Andrew Scheer spent most of his first two years as Leader of the federal Conservatives in near obscurity. Rarely had a new national leader generated such little interest or curiosity on the part of Canadian voters or the media. As Prime Minister Justin Trudeau sprinted from one selfie to another, Mr. Scheer seemed destined to end his political career as Andrew Who?
Then, a funny thing happened on the way to the 2019 federal election: Mr. Trudeau’s carefully managed image began to unravel. At first, voters were relatively indulgent of the Prime Minister’s slip-ups and mood swings. But as the Jody Wilson-Raybould affair exposed the inner workings of his Prime Minister’s Office, Mr. Trudeau could no longer boast of his sunny ways.
So Canadians will go to the polls this fall with a much better idea of who Mr. Trudeau really is (and isn’t) than they did in 2015, when he came across as a breath of fresh air after a decade of Stephen Harper’s leadership. Back then, Mr. Trudeau managed to perform well enough on the campaign trail to defuse questions about his lack of experience.

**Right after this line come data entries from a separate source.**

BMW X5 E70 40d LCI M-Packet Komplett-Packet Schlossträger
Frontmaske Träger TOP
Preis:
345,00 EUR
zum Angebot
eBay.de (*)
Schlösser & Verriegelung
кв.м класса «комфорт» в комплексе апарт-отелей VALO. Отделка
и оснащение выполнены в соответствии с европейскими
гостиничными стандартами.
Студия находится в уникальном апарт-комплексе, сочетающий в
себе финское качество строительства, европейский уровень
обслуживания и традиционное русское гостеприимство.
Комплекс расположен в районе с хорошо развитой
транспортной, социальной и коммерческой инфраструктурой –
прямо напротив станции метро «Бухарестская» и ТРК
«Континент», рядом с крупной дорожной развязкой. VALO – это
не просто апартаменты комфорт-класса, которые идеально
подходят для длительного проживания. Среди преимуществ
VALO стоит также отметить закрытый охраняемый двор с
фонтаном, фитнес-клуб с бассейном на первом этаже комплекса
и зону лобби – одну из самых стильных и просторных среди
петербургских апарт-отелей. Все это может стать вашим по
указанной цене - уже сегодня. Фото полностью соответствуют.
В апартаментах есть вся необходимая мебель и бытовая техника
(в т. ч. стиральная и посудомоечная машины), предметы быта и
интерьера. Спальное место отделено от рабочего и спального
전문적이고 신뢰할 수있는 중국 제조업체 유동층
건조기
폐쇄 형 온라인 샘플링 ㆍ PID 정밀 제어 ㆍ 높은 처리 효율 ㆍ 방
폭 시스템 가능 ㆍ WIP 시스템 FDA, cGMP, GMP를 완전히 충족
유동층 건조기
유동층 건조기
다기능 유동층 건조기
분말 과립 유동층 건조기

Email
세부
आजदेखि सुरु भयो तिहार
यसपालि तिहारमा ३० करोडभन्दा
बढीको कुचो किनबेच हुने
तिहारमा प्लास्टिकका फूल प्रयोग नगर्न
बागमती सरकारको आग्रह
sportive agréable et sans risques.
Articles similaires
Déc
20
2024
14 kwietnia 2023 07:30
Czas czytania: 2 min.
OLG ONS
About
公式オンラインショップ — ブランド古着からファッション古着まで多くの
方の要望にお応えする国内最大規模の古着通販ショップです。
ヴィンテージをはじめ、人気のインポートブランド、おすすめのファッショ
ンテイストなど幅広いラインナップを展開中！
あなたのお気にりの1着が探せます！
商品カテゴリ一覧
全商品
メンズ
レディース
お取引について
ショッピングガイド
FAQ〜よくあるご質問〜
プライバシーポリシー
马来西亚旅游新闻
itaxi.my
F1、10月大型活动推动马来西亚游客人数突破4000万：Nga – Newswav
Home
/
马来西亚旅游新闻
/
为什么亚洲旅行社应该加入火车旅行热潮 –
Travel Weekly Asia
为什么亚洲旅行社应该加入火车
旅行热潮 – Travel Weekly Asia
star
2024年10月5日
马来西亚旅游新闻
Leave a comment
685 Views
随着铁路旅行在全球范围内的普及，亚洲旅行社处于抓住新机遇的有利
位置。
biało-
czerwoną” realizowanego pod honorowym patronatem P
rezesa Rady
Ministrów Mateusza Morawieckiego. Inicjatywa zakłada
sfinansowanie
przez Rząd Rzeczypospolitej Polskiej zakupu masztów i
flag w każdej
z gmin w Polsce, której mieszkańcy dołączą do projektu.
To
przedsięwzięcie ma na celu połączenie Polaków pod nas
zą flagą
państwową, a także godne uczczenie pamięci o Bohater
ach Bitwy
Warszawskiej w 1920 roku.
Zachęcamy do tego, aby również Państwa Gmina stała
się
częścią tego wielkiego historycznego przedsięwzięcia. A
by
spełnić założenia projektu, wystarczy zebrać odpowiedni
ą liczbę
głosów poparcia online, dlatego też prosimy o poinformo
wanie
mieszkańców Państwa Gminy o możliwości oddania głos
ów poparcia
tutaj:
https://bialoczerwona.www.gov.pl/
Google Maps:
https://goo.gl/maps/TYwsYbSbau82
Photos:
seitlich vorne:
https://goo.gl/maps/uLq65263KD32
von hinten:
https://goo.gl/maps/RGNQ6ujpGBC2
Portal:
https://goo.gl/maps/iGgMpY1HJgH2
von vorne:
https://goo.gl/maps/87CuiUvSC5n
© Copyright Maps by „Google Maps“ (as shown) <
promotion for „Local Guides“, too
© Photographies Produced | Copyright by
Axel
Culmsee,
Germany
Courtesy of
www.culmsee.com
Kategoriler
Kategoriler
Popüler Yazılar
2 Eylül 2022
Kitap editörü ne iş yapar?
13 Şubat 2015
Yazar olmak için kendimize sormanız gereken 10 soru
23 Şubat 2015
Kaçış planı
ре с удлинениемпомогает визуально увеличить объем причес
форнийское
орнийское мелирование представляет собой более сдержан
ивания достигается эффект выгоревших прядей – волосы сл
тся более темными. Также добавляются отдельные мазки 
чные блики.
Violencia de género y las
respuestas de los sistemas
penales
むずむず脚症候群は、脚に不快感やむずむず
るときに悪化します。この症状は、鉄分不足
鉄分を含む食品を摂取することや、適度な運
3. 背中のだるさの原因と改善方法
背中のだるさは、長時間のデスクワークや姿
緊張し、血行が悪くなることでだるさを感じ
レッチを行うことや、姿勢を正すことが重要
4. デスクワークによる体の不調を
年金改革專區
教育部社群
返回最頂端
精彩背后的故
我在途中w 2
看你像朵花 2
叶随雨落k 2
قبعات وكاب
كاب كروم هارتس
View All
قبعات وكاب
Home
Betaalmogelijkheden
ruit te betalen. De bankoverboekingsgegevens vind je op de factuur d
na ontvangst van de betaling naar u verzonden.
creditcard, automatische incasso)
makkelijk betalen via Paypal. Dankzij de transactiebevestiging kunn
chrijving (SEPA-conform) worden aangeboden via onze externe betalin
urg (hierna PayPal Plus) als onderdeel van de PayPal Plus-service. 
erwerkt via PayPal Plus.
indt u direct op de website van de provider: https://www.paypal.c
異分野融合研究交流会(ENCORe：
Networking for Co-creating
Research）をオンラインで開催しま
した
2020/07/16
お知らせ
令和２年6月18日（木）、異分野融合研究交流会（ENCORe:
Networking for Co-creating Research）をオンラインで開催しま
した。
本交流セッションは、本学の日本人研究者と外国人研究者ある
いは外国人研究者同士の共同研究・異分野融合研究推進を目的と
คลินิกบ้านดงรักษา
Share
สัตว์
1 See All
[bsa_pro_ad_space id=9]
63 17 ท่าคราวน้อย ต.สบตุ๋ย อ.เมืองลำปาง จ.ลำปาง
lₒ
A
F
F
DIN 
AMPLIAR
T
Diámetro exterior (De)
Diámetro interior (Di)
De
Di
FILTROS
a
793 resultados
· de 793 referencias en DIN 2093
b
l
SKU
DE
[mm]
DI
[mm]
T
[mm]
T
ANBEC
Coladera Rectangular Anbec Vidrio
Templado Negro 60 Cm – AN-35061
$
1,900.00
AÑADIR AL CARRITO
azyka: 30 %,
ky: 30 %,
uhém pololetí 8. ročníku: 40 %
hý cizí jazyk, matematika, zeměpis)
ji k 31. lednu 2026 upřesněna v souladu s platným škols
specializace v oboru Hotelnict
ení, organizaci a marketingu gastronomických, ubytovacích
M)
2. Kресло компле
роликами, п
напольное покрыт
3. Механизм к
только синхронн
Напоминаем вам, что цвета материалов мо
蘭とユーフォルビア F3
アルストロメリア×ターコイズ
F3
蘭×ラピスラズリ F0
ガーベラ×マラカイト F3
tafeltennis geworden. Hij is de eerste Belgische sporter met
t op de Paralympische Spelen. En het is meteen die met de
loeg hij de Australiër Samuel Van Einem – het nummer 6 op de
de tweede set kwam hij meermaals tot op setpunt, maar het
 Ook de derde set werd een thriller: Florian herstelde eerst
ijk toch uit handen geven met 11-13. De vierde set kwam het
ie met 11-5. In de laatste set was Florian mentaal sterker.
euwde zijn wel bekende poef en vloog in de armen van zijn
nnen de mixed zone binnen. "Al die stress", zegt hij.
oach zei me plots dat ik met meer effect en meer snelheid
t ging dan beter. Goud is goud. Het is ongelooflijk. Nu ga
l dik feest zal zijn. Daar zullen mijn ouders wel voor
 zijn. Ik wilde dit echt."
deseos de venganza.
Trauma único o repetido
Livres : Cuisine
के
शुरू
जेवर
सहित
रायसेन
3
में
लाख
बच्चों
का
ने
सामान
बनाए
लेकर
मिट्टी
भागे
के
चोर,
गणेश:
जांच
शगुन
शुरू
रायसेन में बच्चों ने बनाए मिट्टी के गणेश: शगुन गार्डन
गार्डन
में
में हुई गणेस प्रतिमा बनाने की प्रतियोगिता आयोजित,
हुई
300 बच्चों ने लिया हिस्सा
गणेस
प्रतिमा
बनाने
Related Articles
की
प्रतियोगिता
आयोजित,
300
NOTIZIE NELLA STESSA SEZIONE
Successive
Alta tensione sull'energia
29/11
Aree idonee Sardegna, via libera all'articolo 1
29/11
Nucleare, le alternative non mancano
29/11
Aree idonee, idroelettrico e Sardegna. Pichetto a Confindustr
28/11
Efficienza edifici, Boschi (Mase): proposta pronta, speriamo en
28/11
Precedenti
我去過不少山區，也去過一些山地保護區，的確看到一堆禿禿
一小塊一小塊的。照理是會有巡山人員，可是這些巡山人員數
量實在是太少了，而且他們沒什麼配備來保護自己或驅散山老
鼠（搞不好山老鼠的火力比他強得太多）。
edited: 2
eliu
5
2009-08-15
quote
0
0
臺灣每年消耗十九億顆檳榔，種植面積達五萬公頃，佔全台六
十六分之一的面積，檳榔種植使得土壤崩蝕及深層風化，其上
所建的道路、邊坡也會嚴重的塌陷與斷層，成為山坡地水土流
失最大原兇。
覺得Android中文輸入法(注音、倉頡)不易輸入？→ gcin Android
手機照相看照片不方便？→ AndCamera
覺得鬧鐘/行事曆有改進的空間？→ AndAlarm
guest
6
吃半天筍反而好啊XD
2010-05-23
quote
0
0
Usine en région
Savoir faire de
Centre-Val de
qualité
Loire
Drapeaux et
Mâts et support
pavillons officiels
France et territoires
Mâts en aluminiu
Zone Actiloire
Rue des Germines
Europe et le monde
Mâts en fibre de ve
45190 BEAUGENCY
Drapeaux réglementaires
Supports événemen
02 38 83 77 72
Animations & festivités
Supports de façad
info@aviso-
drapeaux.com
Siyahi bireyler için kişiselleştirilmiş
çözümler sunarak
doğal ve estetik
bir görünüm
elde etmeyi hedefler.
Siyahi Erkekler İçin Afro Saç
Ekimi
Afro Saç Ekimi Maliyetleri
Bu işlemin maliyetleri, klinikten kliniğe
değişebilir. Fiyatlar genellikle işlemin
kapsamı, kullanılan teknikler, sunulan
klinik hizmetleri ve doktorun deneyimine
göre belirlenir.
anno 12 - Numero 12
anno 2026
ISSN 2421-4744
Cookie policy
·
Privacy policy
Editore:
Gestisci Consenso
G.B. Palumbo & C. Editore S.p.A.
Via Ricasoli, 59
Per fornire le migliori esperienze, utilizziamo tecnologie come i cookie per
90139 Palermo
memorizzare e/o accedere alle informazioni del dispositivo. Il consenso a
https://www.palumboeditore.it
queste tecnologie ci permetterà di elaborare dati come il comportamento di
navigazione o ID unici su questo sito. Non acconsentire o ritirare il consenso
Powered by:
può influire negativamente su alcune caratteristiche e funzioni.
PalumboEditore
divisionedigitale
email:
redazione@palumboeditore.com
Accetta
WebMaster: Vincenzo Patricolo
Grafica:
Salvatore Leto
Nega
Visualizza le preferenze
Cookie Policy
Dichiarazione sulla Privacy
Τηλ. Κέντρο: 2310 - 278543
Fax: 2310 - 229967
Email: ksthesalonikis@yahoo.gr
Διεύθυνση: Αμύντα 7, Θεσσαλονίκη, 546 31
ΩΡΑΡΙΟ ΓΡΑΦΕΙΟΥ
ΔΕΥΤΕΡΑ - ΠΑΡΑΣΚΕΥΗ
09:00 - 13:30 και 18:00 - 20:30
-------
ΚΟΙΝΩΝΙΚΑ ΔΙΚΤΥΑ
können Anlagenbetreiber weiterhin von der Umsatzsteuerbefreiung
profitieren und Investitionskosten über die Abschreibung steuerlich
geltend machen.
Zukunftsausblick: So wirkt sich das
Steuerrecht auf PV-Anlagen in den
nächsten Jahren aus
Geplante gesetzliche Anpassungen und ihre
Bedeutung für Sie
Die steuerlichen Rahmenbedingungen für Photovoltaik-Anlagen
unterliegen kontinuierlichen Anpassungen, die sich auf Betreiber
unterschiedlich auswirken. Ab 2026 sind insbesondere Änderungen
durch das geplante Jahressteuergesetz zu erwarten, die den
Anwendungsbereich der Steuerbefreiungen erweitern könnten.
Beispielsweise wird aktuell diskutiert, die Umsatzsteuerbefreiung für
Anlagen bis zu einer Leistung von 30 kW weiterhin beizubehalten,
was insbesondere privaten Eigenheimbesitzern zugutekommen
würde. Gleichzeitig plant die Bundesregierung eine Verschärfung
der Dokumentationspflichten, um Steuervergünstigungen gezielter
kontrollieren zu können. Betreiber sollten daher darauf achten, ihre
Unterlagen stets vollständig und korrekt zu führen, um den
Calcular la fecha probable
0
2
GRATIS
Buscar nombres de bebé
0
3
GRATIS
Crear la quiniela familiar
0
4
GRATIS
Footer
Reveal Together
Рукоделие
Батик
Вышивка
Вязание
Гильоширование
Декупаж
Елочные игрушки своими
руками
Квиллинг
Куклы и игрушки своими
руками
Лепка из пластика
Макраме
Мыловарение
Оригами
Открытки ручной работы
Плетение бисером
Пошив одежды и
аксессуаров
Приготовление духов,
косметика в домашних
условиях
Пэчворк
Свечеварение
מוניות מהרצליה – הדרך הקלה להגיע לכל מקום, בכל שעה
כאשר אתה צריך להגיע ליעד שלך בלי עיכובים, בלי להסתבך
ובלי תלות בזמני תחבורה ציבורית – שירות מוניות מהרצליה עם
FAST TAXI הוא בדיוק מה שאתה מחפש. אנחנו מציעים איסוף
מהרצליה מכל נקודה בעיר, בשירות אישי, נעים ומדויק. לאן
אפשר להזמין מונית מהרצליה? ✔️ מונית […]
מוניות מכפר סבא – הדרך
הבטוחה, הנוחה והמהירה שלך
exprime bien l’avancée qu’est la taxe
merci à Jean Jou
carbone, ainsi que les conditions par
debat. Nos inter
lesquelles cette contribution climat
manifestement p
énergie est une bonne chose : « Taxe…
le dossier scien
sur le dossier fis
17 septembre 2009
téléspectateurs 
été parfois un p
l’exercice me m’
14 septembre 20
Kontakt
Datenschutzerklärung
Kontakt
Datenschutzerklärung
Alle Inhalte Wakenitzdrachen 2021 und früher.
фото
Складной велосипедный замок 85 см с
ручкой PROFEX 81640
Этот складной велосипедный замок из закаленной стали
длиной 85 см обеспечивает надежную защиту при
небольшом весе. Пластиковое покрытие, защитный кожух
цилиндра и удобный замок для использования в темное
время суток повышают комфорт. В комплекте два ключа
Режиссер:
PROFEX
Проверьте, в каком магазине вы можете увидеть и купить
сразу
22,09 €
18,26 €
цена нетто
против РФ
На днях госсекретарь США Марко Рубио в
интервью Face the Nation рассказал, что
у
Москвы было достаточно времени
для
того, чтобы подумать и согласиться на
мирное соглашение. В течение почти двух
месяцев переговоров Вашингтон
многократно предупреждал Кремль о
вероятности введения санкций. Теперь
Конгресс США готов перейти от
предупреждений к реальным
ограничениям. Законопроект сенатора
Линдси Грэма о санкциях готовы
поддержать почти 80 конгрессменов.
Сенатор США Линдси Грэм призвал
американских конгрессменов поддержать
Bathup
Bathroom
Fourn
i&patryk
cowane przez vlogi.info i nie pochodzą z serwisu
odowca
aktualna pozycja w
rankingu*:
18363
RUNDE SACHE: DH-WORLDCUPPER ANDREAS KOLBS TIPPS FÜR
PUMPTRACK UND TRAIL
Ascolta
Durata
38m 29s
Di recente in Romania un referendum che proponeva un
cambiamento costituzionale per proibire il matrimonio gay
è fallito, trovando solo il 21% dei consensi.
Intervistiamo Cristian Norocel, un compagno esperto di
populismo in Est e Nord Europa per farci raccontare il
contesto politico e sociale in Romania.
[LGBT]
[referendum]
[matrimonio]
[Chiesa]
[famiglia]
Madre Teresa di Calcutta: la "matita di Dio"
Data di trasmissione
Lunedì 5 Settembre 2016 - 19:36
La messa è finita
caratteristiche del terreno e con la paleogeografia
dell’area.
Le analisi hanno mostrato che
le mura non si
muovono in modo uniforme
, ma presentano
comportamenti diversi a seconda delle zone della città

This time around, Mr. Trudeau will have to answer for the promises he has failed to keep – on electoral reform, on balancing the budget, on uniting the country, on providing more transparency in government and on changing the tone in Ottawa – and for his unsunny handling of the SNC-Lavalin file. He will no longer be able to rely on the benefit of the doubt or the wholesome image he projected in 2015.
This has made Mr. Scheer a contender in spite of himself. Canadians are increasingly dissatisfied with Mr. Trudeau’s leadership, or lack thereof, and are open to alternatives. Aggregate polling suggests the Conservatives hold a slim lead over the Liberals in voter support, though their odds of winning a majority government remain well below 50 per cent.
Mr. Scheer needs to make an impression, and fast. With barely four months to go until the Oct. 21 election, the Conservative Leader does not have a ton of time to change the narrative about him that has taken hold amid Liberal depictions of him as Stephen Harper-lite.
He has even been overshadowed by two of his provincial counterparts, Ontario Progressive Conservative Premier Doug Ford and Alberta United Conservative Premier Jason Kenney. They have leapt to fill the leadership void left by the federal Conservatives by challenging the Trudeau government on high-profile files. This has not made Mr. Scheer look good.
Then again, pretending to be someone he’s not would have been a mistake on Mr. Scheer’s part. You can keep that schtick up for only so long before voters begin to see through the veneer. Mr. Trudeau is learning the hard way about what happens when the paint rubs off.
The series of policy speeches the Conservative Leader has delivered in recent weeks – four so far, with one still to come – have been light on details. But in tone, they appear to capture the essence of Mr. Scheer. He is a cautious politician, though more calculating than you might think. We saw this during the Tory leadership campaign, too, as he rushed to the defence of supply management to win over Quebec farmers and beat his ideological rival Maxime Bernier.
Mr. Bernier, who quit the Conservatives last year to form the People’s Party of Canada, has embraced a strident anti-diversity discourse that Mr. Scheer, after some hesitation, has thankfully decided not to emulate. As Prime Minister, Mr. Scheer would provide continuity on immigration policy, though seek to reform the way Canada processes asylum seekers.
Mr. Scheer would balance the budget but take five years to do so. He would not cut the Canada Child Benefit or transfers to the provinces. He would assert federal power to create an east-west energy corridor for oil pipelines and electricity transmission, although he has not explained how this fits with his vow to respect provincial autonomy and run a more decentralized federation.
It is on foreign policy that Mr. Scheer would offer the biggest break with the Liberals, vowing to join the U.S. ballistic missile defence shield, boost the military, back Israel and confront China. But he would maintain strong support for the multilateral institutions that Liberals love.
There are low expectations for Mr. Scheer’s final policy speech later this month on the environment. He has already promised to kill the federal carbon tax, leaving him with a credibility gap that he needs to address if he is serious about fighting climate change.
Still, Canadians know somewhat more about the real Andrew Scheer than they did just a few weeks ago. Not enough to seal the deal for him in October, mind you. But enough to make him worthy of the attention he will need if Andrew Who? is ever to become Prime Minister Scheer.